The reduction of fishmeal in aquafeeds has been the concern of researchers. Replacing fishmeal with plant proteins affects intestinal function and inflammation, but the interaction between the intestinal responses and gut microbiota remains unclear. In this study, juvenile channel catfish (Ictalurus punctatus) was fed with four diets in which enzymatic rice protein (RP) replaced fishmeal at levels of 0 (FM), 2.5% (RP2.5), 5.0% (RP5.0), and 7.5% (RP7.5) for 8 weeks to solve the problem mentioned above. Quantification of intestinal morphology showed that 2.5% or 5.0% RP significantly increased villus length and goblet cell number, accompanied by higher activities of intestinal trypsin, alkaline phosphatase (AKP), and Na+/K+-ATPase (NKA) in RP2.5 group (P < 0.05). In contrast, 7.5% RP slightly damaged the intestinal mucosa and significantly reduced the activities of amylase, AKP, and NKA, as well as decreased serum complement 4 (C4) and immunoglobulin M (IgM). Noteworthy, RT-qPCR showed that 2.5% RP significantly down-regulated intestinal mRNA expression level of il8, while up-regulated mif, tlr4, tlr7, tgfβ3, and cldn2. In contrast, 7.5% RP up-regulated the mRNA expression levels of il1β, il8, and mif, while down-regulated cldn3d. Analysis of gut microbiota showed that 2.5% RP increased the relative abundance of Bacteroidetes and significantly activated potential functions of gut microbiota involved in carbohydrate metabolism. The 7.5% RP increased the diversity of the gut microbiota, accompanied by a significant increase in the relative abundance of conditionally pathogenic bacteria such as Vibrio, Serratia, and Aeromonas (classified as Proteobacteria). Notably, Vibrio was the biomarker species with the greatest difference between the FM and RP7.5 groups (genus level).
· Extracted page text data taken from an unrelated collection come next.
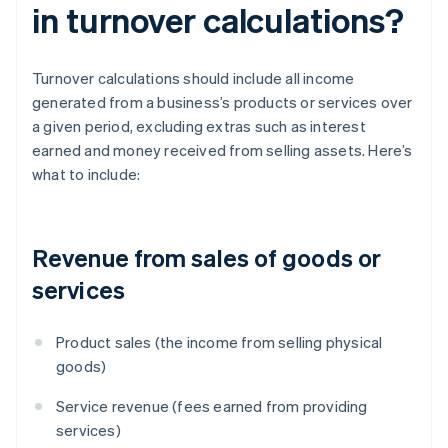
in turnover calculations?
Turnover calculations should include all income
generated from a business’s products or services over
a given period, excluding extras such as interest
earned and money received from selling assets. Here’s
what to include:
Revenue from sales of goods or
services
Product sales (the income from selling physical
goods)
Service revenue (fees earned from providing
services)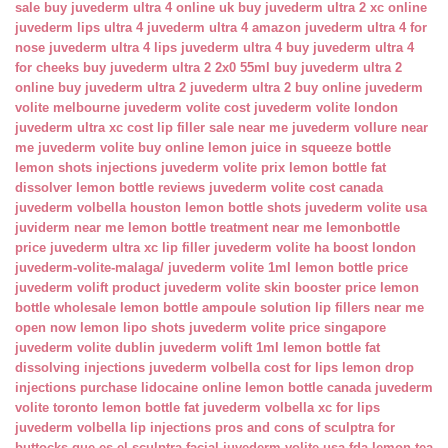
sale
buy juvederm ultra 4 online uk
buy juvederm ultra 2 xc online
juvederm lips ultra 4
juvederm ultra 4 amazon
juvederm ultra 4 for
nose
juvederm ultra 4 lips
juvederm ultra 4 buy
juvederm ultra 4
for cheeks
buy juvederm ultra 2 2x0 55ml
buy juvederm ultra 2
online
buy juvederm ultra 2
juvederm ultra 2 buy online
juvederm
volite melbourne
juvederm volite cost
juvederm volite london
juvederm ultra xc cost
lip filler sale near me
juvederm vollure near
me
juvederm volite buy online
lemon juice in squeeze bottle
lemon shots injections
juvederm volite prix
lemon bottle fat
dissolver
lemon bottle reviews
juvederm volite cost canada
juvederm volbella houston
lemon bottle shots
juvederm volite usa
juviderm near me
lemon bottle treatment near me
lemonbottle
price
juvederm ultra xc lip filler
juvederm volite ha boost london
juvederm-volite-malaga/
juvederm volite 1ml
lemon bottle price
juvederm volift product
juvederm volite skin booster price
lemon
bottle wholesale
lemon bottle ampoule solution
lip fillers near me
open now
lemon lipo shots
juvederm volite price singapore
juvederm volite dublin
juvederm volift 1ml
lemon bottle fat
dissolving injections
juvederm volbella cost for lips
lemon drop
injections
purchase lidocaine online
lemon bottle canada
juvederm
volite toronto
lemon bottle fat
juvederm volbella xc for lips
juvederm volbella lip injections
pros and cons of sculptra for
buttocks
que es el sculptra facial
juvederm volite usa fda
lemon tea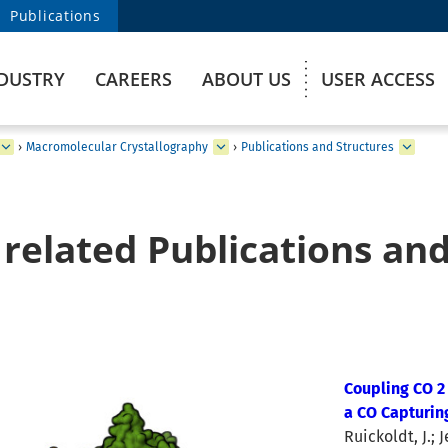
Publications
DUSTRY
CAREERS
ABOUT US
USER ACCESS
›
Macromolecular Crystallography
›
Publications and Structures
related Publications and
Coupling CO 2
a CO Capturin
Ruickoldt, J.;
Correlation analysis indicated that Vibrio may affect immunity through the C4 pathway and further lead to gut inflammation and digestive impairment. Taken above, these results indicated that RP could affect intestinal morphology, digestion, and inflammation, and interact with the composition and potential function of gut microbiota. The low RP supplement (2.5%) improved intestinal morphology and digestion, while high supplement (7.5%) disrupted gut microbiota homeostasis, resulting in damage to intestinal mucosa and inflammatory response.